The complainant said she was “ready to negotiate, but there was no discussion with the respondent”.

She contrasted this with another education provider, which did not provide an interpreter or note-taker, but held an “in-depth meeting” with her to discuss accommodation and provided online class materials and problem questions to her.

“They were supportive,” she said.

Ms Kalinova said the King’s Inns entrance exams were “tough for anyone” and for her “doubly so”.

She passed them but felt she might have got higher marks by taking the Griffith College course first.

The college’s law school head of faculty Karen Sutton said she had calculated the cost of Irish sign language interpretation for the entire course at €9,000, adding that she also calculated the cost of a note-taker as well.

“The income from the whole course was only going to be €10,500,” she said.

Ms Sutton said in her evidence that the school “did not run non-profitable courses” and anticipated that it could have supported a bill of €3,000, though she did not share this information or the €9,000 costing with Ms Kalinova, she said.

Griffith College’s counsel said it “was not trying to shirk its responsibilities” and that the college had been faced with “more than a nominal cost” if it had to provide an interpreter.

She said public colleges could access the Fund for Students with Disabilities for the purpose, but this was not available to Griffith, and this had to be taken into account in deciding what a “nominal cost” would be.

Counsel for Ms Kalinova, instructed by the Irish Human Rights and Equality Commission, said the college had taken its €9,000 costing from an “emergency” interpretation service’s rate and “multiplied” it across the entire course – adding that it was “hearsay” in any event as the witness who made the calculation said she had lost her notes.

“It was insulting to ask the complainant to bring her own interpreter, and this was an aggravating [factor] as there is no point to the Equal Status Act if there is such an accommodation.

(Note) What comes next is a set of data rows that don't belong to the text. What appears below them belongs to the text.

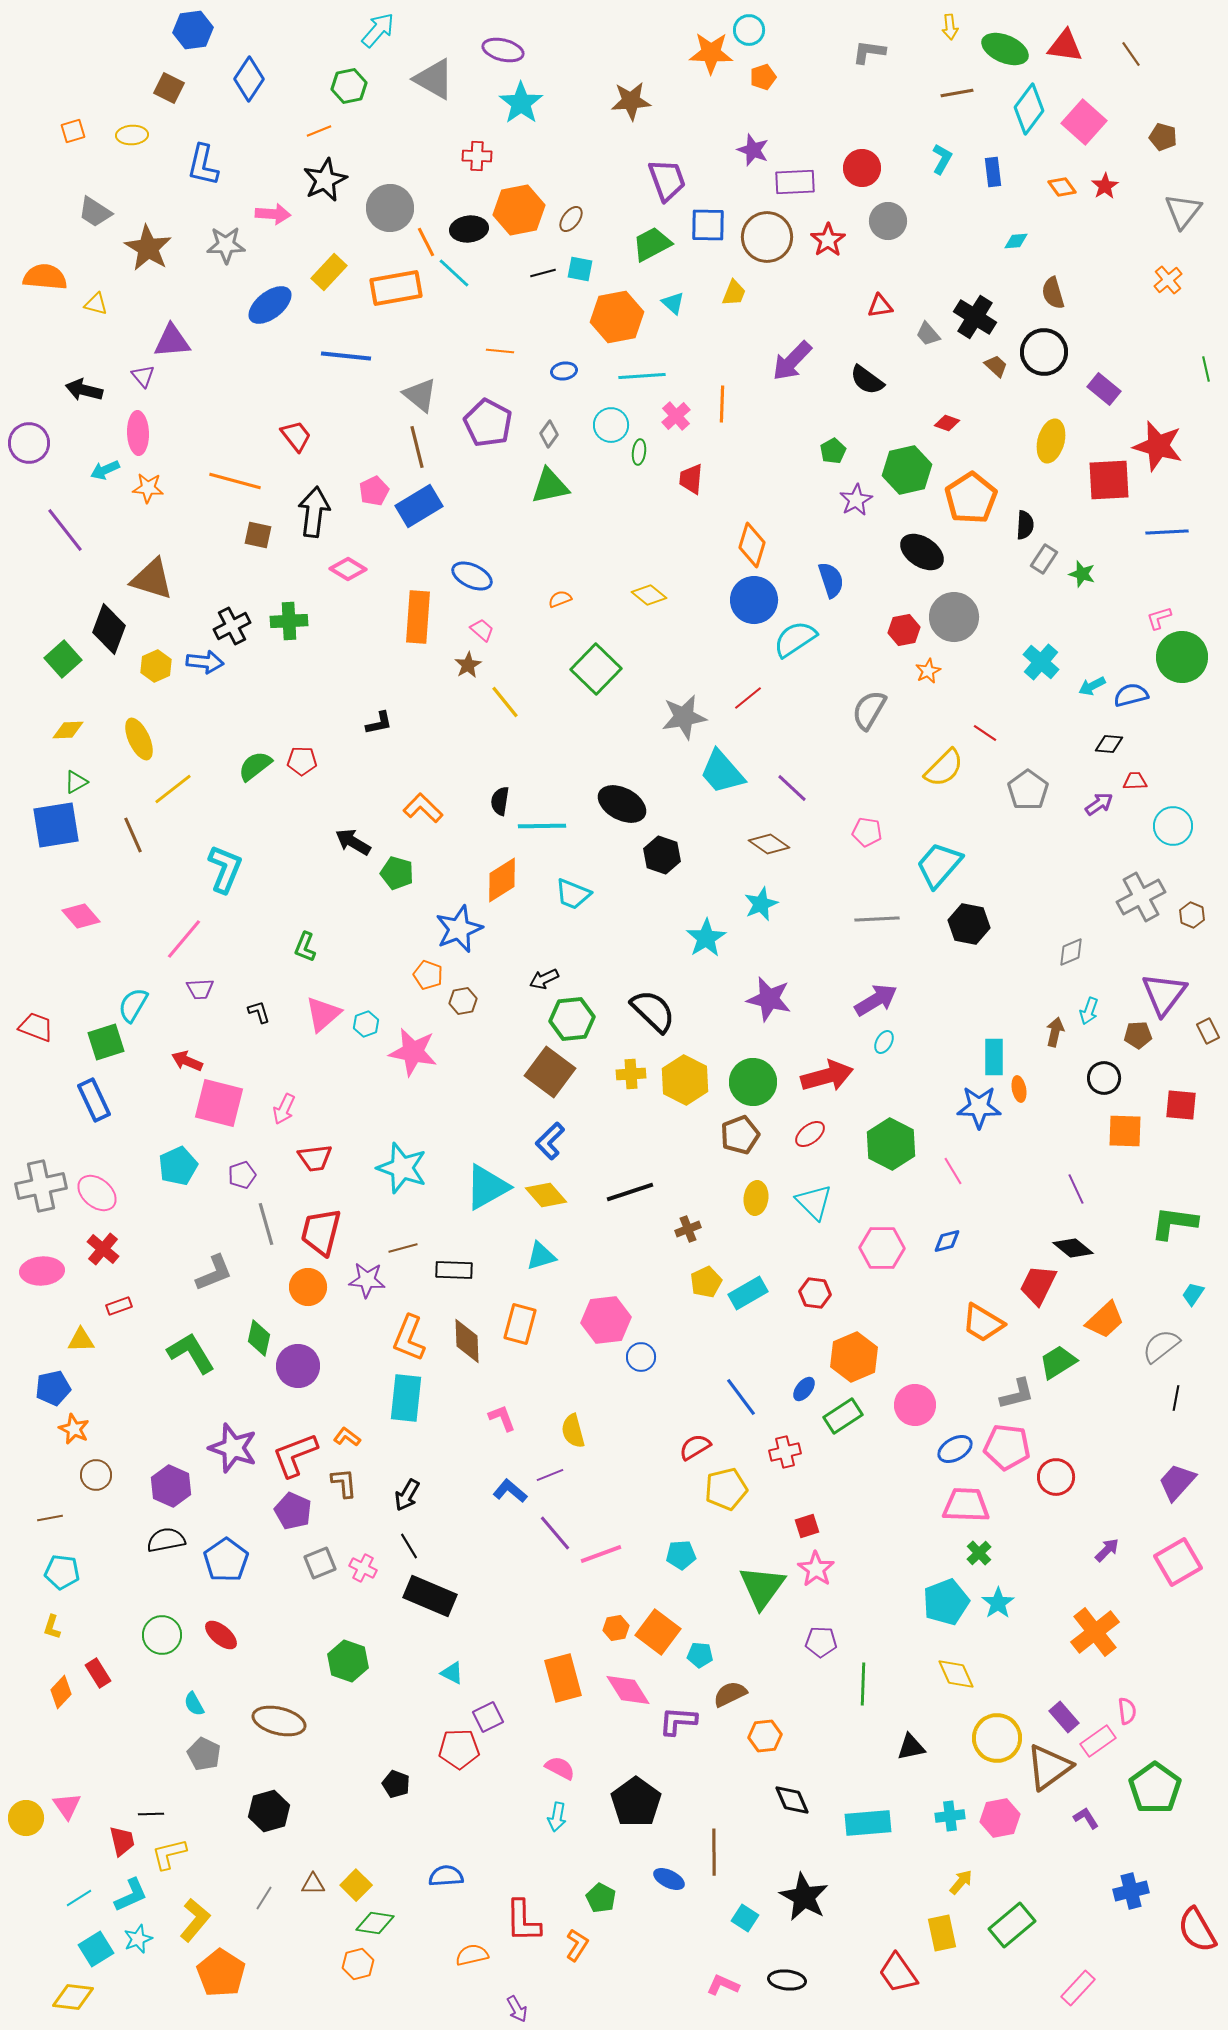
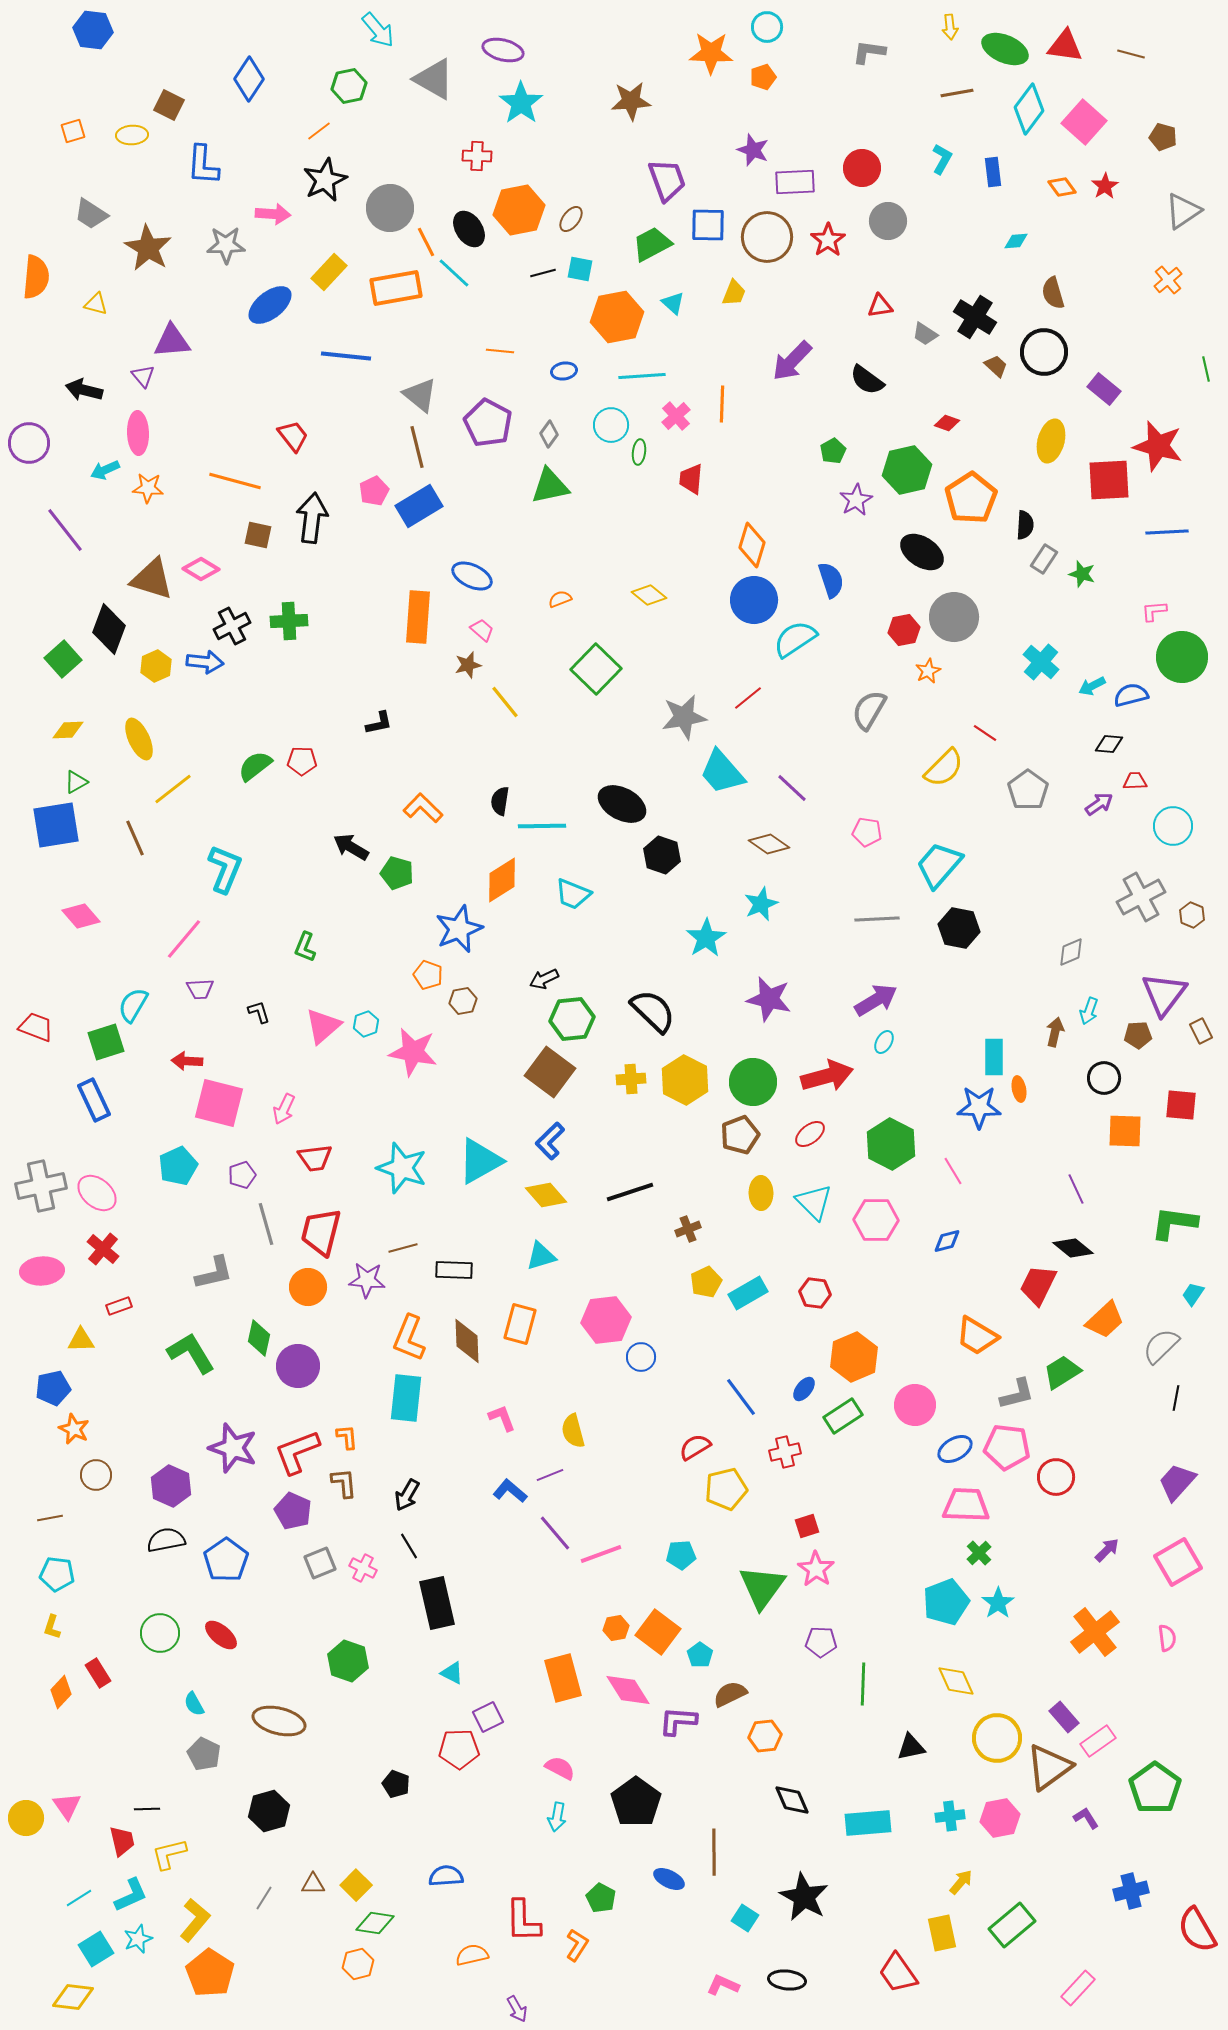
blue hexagon at (193, 30): moved 100 px left; rotated 15 degrees clockwise
cyan arrow at (378, 30): rotated 99 degrees clockwise
cyan circle at (749, 30): moved 18 px right, 3 px up
brown line at (1131, 54): rotated 40 degrees counterclockwise
brown square at (169, 88): moved 17 px down
orange line at (319, 131): rotated 15 degrees counterclockwise
blue L-shape at (203, 165): rotated 9 degrees counterclockwise
gray triangle at (1183, 211): rotated 18 degrees clockwise
gray trapezoid at (95, 212): moved 4 px left, 2 px down
black ellipse at (469, 229): rotated 63 degrees clockwise
orange semicircle at (45, 277): moved 9 px left; rotated 90 degrees clockwise
gray trapezoid at (928, 334): moved 3 px left; rotated 16 degrees counterclockwise
red trapezoid at (296, 436): moved 3 px left
black arrow at (314, 512): moved 2 px left, 6 px down
pink diamond at (348, 569): moved 147 px left
pink L-shape at (1159, 618): moved 5 px left, 7 px up; rotated 12 degrees clockwise
brown star at (468, 665): rotated 16 degrees clockwise
brown line at (133, 835): moved 2 px right, 3 px down
black arrow at (353, 842): moved 2 px left, 5 px down
black hexagon at (969, 924): moved 10 px left, 4 px down
pink triangle at (323, 1014): moved 12 px down
brown rectangle at (1208, 1031): moved 7 px left
red arrow at (187, 1061): rotated 20 degrees counterclockwise
yellow cross at (631, 1074): moved 5 px down
cyan triangle at (487, 1187): moved 7 px left, 26 px up
yellow ellipse at (756, 1198): moved 5 px right, 5 px up; rotated 8 degrees counterclockwise
pink hexagon at (882, 1248): moved 6 px left, 28 px up
gray L-shape at (214, 1273): rotated 9 degrees clockwise
orange trapezoid at (983, 1323): moved 6 px left, 13 px down
gray semicircle at (1161, 1346): rotated 6 degrees counterclockwise
green trapezoid at (1058, 1362): moved 4 px right, 10 px down
orange L-shape at (347, 1437): rotated 48 degrees clockwise
red L-shape at (295, 1455): moved 2 px right, 3 px up
cyan pentagon at (62, 1572): moved 5 px left, 2 px down
black rectangle at (430, 1596): moved 7 px right, 7 px down; rotated 54 degrees clockwise
green circle at (162, 1635): moved 2 px left, 2 px up
cyan pentagon at (700, 1655): rotated 30 degrees clockwise
yellow diamond at (956, 1674): moved 7 px down
pink semicircle at (1127, 1711): moved 40 px right, 73 px up
black line at (151, 1814): moved 4 px left, 5 px up
orange pentagon at (221, 1973): moved 11 px left
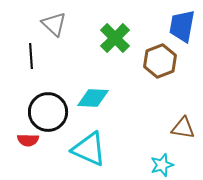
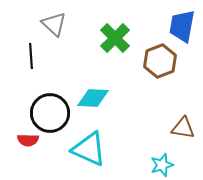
black circle: moved 2 px right, 1 px down
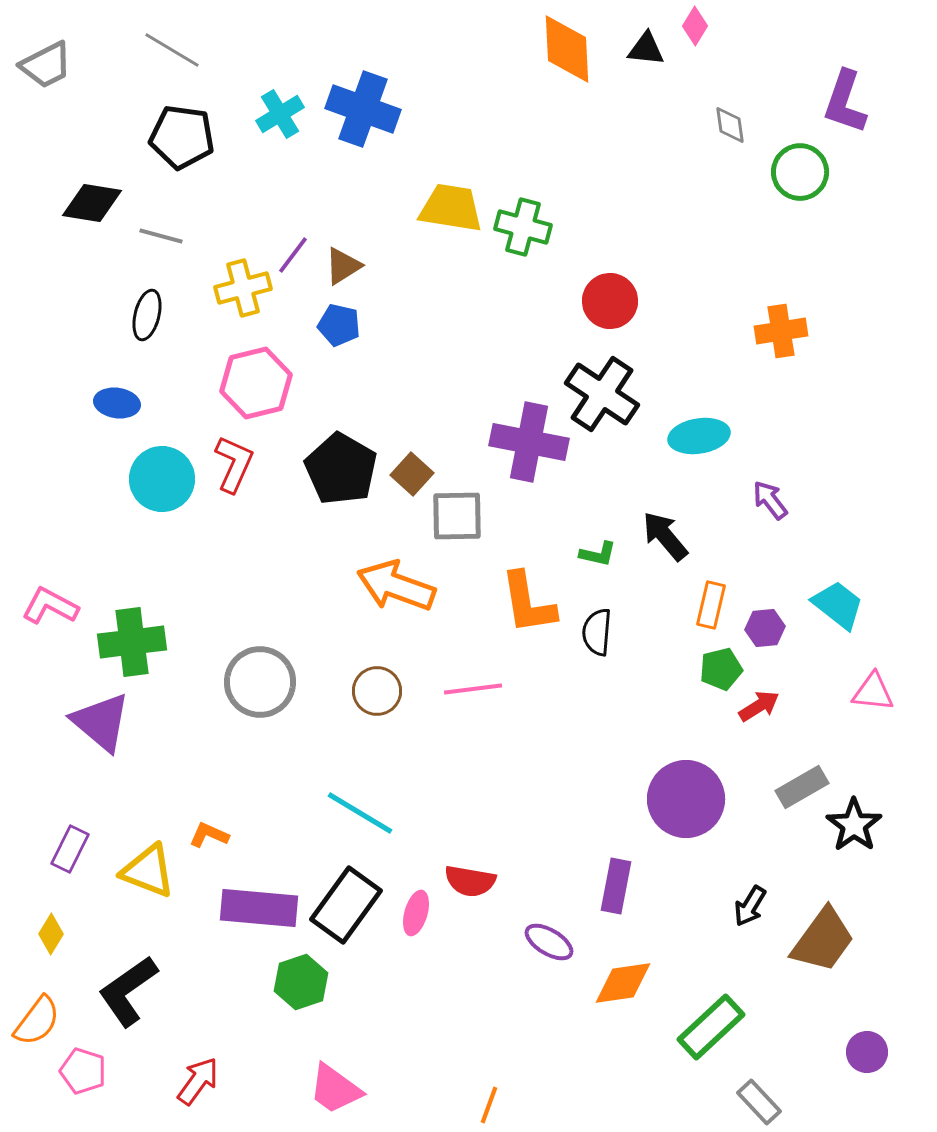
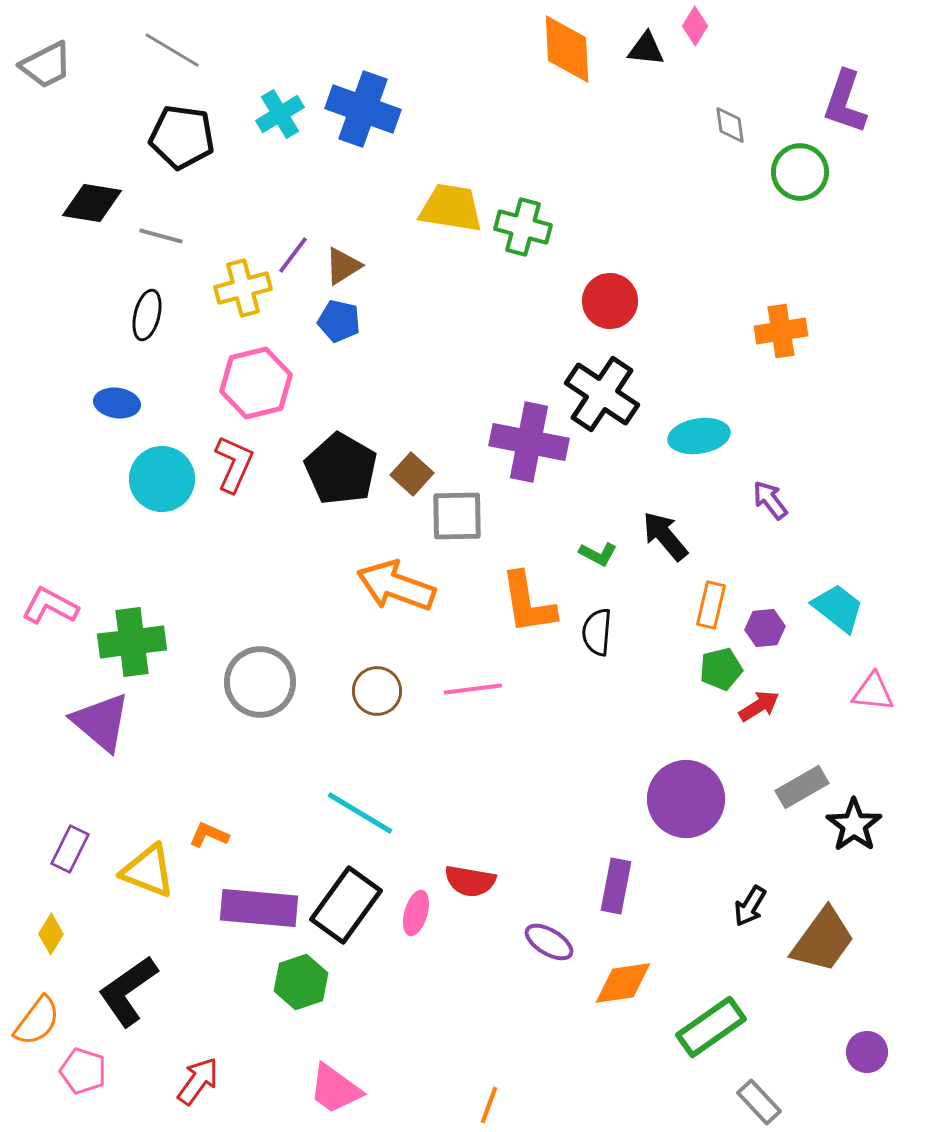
blue pentagon at (339, 325): moved 4 px up
green L-shape at (598, 554): rotated 15 degrees clockwise
cyan trapezoid at (838, 605): moved 3 px down
green rectangle at (711, 1027): rotated 8 degrees clockwise
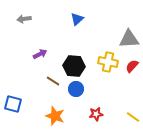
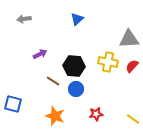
yellow line: moved 2 px down
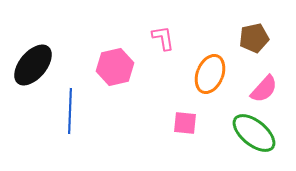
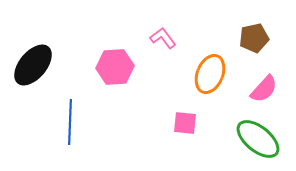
pink L-shape: rotated 28 degrees counterclockwise
pink hexagon: rotated 9 degrees clockwise
blue line: moved 11 px down
green ellipse: moved 4 px right, 6 px down
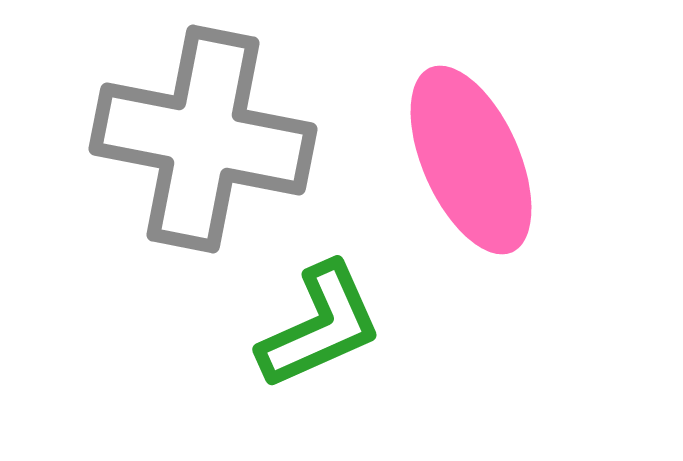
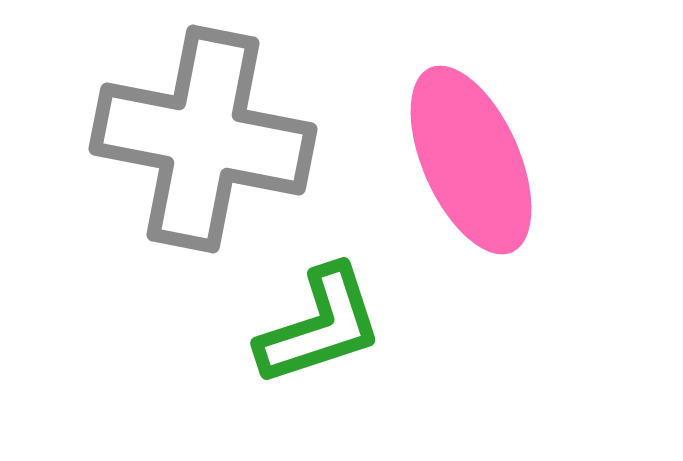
green L-shape: rotated 6 degrees clockwise
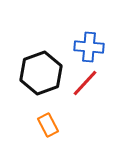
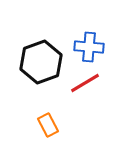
black hexagon: moved 11 px up
red line: rotated 16 degrees clockwise
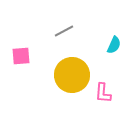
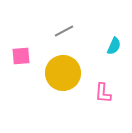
cyan semicircle: moved 1 px down
yellow circle: moved 9 px left, 2 px up
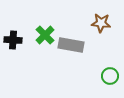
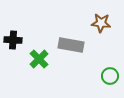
green cross: moved 6 px left, 24 px down
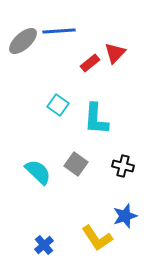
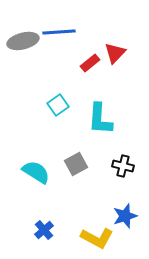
blue line: moved 1 px down
gray ellipse: rotated 28 degrees clockwise
cyan square: rotated 20 degrees clockwise
cyan L-shape: moved 4 px right
gray square: rotated 25 degrees clockwise
cyan semicircle: moved 2 px left; rotated 12 degrees counterclockwise
yellow L-shape: rotated 28 degrees counterclockwise
blue cross: moved 15 px up
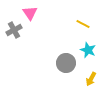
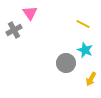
cyan star: moved 3 px left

It is like asking a wheelchair user to build a ramp,” her counsel said.

In his decision, WRC adjudicator Kevin Baneham noted the college’s policy required a deaf learner who needed a sign language interpreter to bear the cost themselves.

He wrote that the Equal Status Act requires an evaluation of the individual’s needs – and that the “fixed policy” of Griffith College “deters” it from making any evaluation.

The college “made assumptions” that Ms Kalinova wanted Irish sign language interpretation and a note-taker and assumed she wanted this for the entire course, including the weeks which had already passed. He said the college had made “inferences ... which were not warranted” based on the complainant’s inquiry the previous year.

It was not “mandatory” that the college would have to meet the complainant to make the assessment, but the Equal Status Act required it to have a “clear understanding of the person’s needs”, he wrote.

He said he would accept the evidence put forward by the college “at its height” that just one pricing estimate for sign language was done.

“This does not provide a defence for the respondent as it was predicated on [Ms Kalinova] doing the whole course and priced from only one provider. The respondent ought to have made further inquiries,” he wrote.

Mr Baneham added that it would have been an “obvious” step to share the costing with Ms Kalinova and ask her whether she was looking for the preceding weeks of lectures to be interpreted as well.

The adjudicator found there had been a “contravention” of the Equal Status Act on that basis and ordered €3,000 in compensation to Ms Kalinova.

He also ordered Griffith College to “re-evaluate” its policy in the area “to ensure that it complies with the provisions of the Equal Status Act”.